The one-line fix: stick environment: <name> on the job that does the deploy. Any name works — production, staging, preview, whatever matches how you think about the deploy. With that single line, GitHub starts firing deployment events and OttoTester picks them up.

jobs:
deploy:
runs-on: ubuntu-latest
environment: production # ← this line is the whole change
steps:
- run: kubectl apply -f deployment.yaml

The trigger rule’s optional Environment field matches the deployment’s environment label — exactly. Leave it blank to fire on every successful deploy, or set it to a specific value to scope the rule.

The most common pattern: different test rigor per stage. Add two rules on the same variant:

  • Environment Preview → run a Smoke template. Fast, on every PR’s preview deploy.
  • Environment Production → run a Regression template. Thorough, only on production deploys.
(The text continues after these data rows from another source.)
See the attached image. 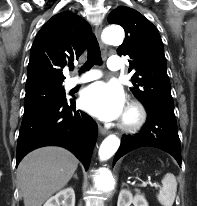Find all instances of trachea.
<instances>
[{
    "instance_id": "obj_1",
    "label": "trachea",
    "mask_w": 197,
    "mask_h": 206,
    "mask_svg": "<svg viewBox=\"0 0 197 206\" xmlns=\"http://www.w3.org/2000/svg\"><path fill=\"white\" fill-rule=\"evenodd\" d=\"M101 53L98 41L95 36H91L88 45V57L87 62L81 68V72L89 70L95 64H101Z\"/></svg>"
}]
</instances>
That way a noisy PR doesn’t kick off a 30-minute regression suite, but a production deploy still gets the full validation. Same variant, same repo, two rules.

Match exactly what your deploy platform reports as the environment label — Vercel uses Preview and Production, Netlify uses production and deploy-preview, GitHub Environments uses whatever name you put in the workflow YAML. Check a recent deployment in GitHub’s Deployments view if you’re not sure.

If you wire OttoTester into a CI system using the Pipeline Integration path (GitHub Actions invoking the API directly, GitLab CI, Jenkins, a plain curl step), the pipeline authenticates with an API token. Generate one, store it as a secret in your CI system, and pass it on each request. The token carries your permissions, so it can only reach workspaces you can. See Run OttoTester from your CI for the full snippet-builder walkthrough.

OttoTester can open a defect in your issue tracker when a test fails — so a regression caught by a scheduled or pipeline run lands in your team’s workflow without anyone copying it across by hand.

Connect an issue tracker — GitHub, GitLab, Bitbucket, or Jira — to an application. Once it’s connected, a failing test can file an issue automatically, with the details of what broke.